A verbatim copy of the data is wanted, minus any picture in it.

[[ Source data open ]]

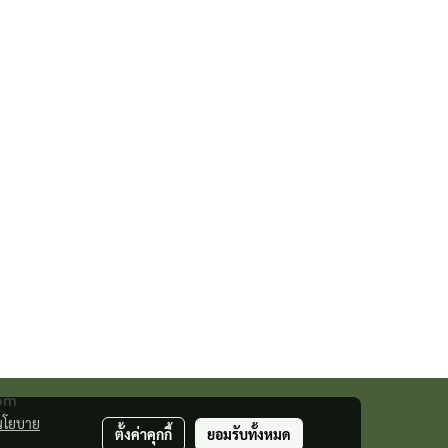
com
นโยบาย
ตั้งค่าคุกกี้
ยอมรับทั้งหมด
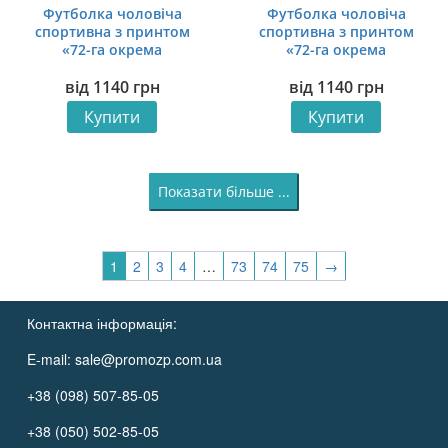
Футболка чоловіча
Футболка чоловіча
спортивна з принтом
спортивна з принтом
«72-га окрема
«72-га окрема
механізована бригада.
механізована бригада.
від
1140
грн
від
1140
грн
Символ Опору. Symbol of
Бойова Відданість.
Resistance»
Combat Devotion»
Купити
Купити
Показати більше ...
1
2
3
4
…
73
74
75
→
Контактна інформація:
E-mail:
sale@promozp.com.ua
+38 (098) 507-85-05
+38 (050) 502-85-05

[[ Source data closed ]]

Result:
com
นโยบาย
ตั้งค่าคุกกี้
ยอมรับทั้งหมด
Футболка чоловіча
Футболка чоловіча
спортивна з принтом
спортивна з принтом
«72-га окрема
«72-га окрема
механізована бригада.
механізована бригада.
від
1140
грн
від
1140
грн
Символ Опору. Symbol of
Бойова Відданість.
Resistance»
Combat Devotion»
Купити
Купити
Показати більше ...
1
2
3
4
…
73
74
75
→
Контактна інформація:
E-mail:
sale@promozp.com.ua
+38 (098) 507-85-05
+38 (050) 502-85-05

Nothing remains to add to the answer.